4. Proof by Mathematical Induction
This is the "heavy hitter" of Further Maths. Proof by induction is used to prove that a formula works for all positive integers (\(n = 1, 2, 3...\)).
The Domino Analogy:
1. The First Domino: You prove the first domino falls (\(n=1\)).
2. The Link: You prove that if any domino falls, the next one must fall (\(k \to k+1\)).
If both are true, every domino in the infinite line will fall!
The Four Essential Steps (B-A-I-C):
- Basis: Show the statement is true for \(n=1\). (Calculate the Left Hand Side and Right Hand Side separately).
- Assumption: Assume the statement is true for \(n=k\). Write down the formula replacing \(n\) with \(k\).
- Inductive Step: Show that it must then be true for \(n=k+1\). This is where the hard algebra happens! Use your "Assumption" to help you.
- Conclusion: Write the standard "closing sentence" (see below).
Application A: Summation of Series
You might be asked to prove a formula like \(\sum_{r=1}^{n} r^2 = \frac{1}{6}n(n+1)(2n+1)\).

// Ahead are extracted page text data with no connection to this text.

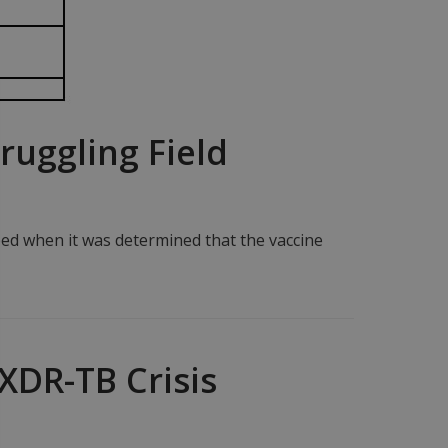
ruggling Field
ped when it was determined that the vaccine
XDR-TB Crisis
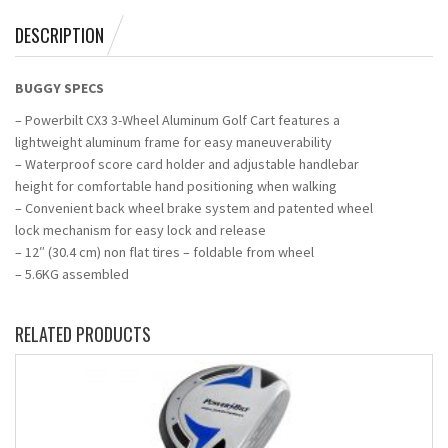
DESCRIPTION
BUGGY SPECS
– Powerbilt CX3 3-Wheel Aluminum Golf Cart features a
lightweight aluminum frame for easy maneuverability
– Waterproof score card holder and adjustable handlebar
height for comfortable hand positioning when walking
– Convenient back wheel brake system and patented wheel
lock mechanism for easy lock and release
– 12″ (30.4 cm) non flat tires – foldable from wheel
– 5.6KG assembled
RELATED PRODUCTS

Trick: To find the sum for \(k+1\), take the sum for \(k\) (your assumption) and add the \((k+1)^{th}\) term:
\(Sum_{k+1} = Sum_k + Term_{k+1}\).
Application B: Sequences
If a sequence is defined as \(u_{n+1} = u_n + 2n\), you might have to prove a general formula for \(u_n\).
Step-by-step: Use the recurrence relation given in the question to substitute your \(n=k\) assumption into the \(n=k+1\) case.
Application C: Matrices
You can prove powers of matrices, such as \(\mathbf{M}^n\).

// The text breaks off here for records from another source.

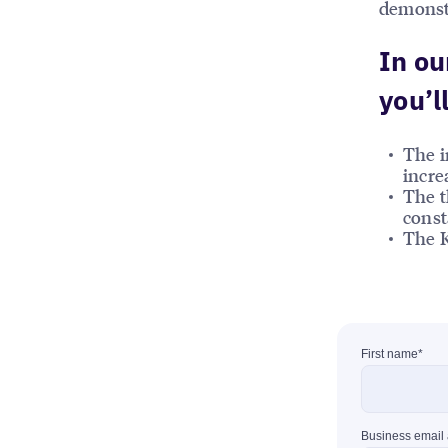
demonstr
In ou
you’ll
The i
incre
The t
const
The K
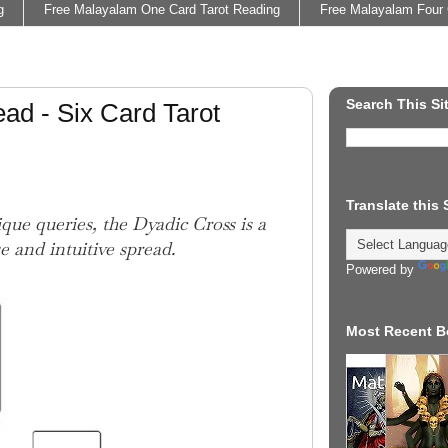
g
Free Malayalam One Card Tarot Reading
Free Malayalam Four 
Search This Si
ad - Six Card Tarot
Translate this
que queries, the Dyadic Cross is a
e and intuitive spread.
Powered by
Most Recent B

Key Rule: Remember that \(\mathbf{M}^{k+1} = \mathbf{M}^k \times \mathbf{M}\). Use your assumption for the \(\mathbf{M}^k\) part and multiply it by the original matrix \(\mathbf{M}\).
The "Standard" Conclusion (Learn this!):
"Since the result is true for \(n=1\), and if it is true for \(n=k\) it is shown to be true for \(n=k+1\), then by induction it is true for all positive integers \(n\)."

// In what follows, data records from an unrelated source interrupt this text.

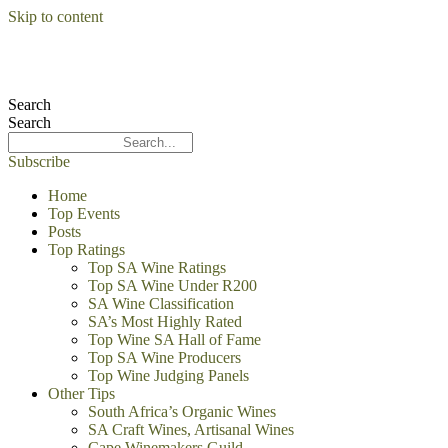
Skip to content
Search
Search
Subscribe
Home
Top Events
Posts
Top Ratings
Top SA Wine Ratings
Top SA Wine Under R200
SA Wine Classification
SA’s Most Highly Rated
Top Wine SA Hall of Fame
Top SA Wine Producers
Top Wine Judging Panels
Other Tips
South Africa’s Organic Wines
SA Craft Wines, Artisanal Wines
Cape Winemakers Guild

Encouragement: Induction algebra can look scary with all the fractions and brackets. Take it slow, factorise early, and remember: the question usually tells you the answer you are trying to reach!
Key Takeaway: Induction is a 3-step engine: Start it (\(n=1\)), show how it continues (\(k \to k+1\)), and conclude.
Summary Checklist
- Can I define an odd/even number algebraically? (Deduction)
- Is the number of cases small enough to check them all? (Exhaustion)
- Have I found one specific example that fails? (Counter-example)
- Have I followed the 4 steps of Induction and written the final conclusion?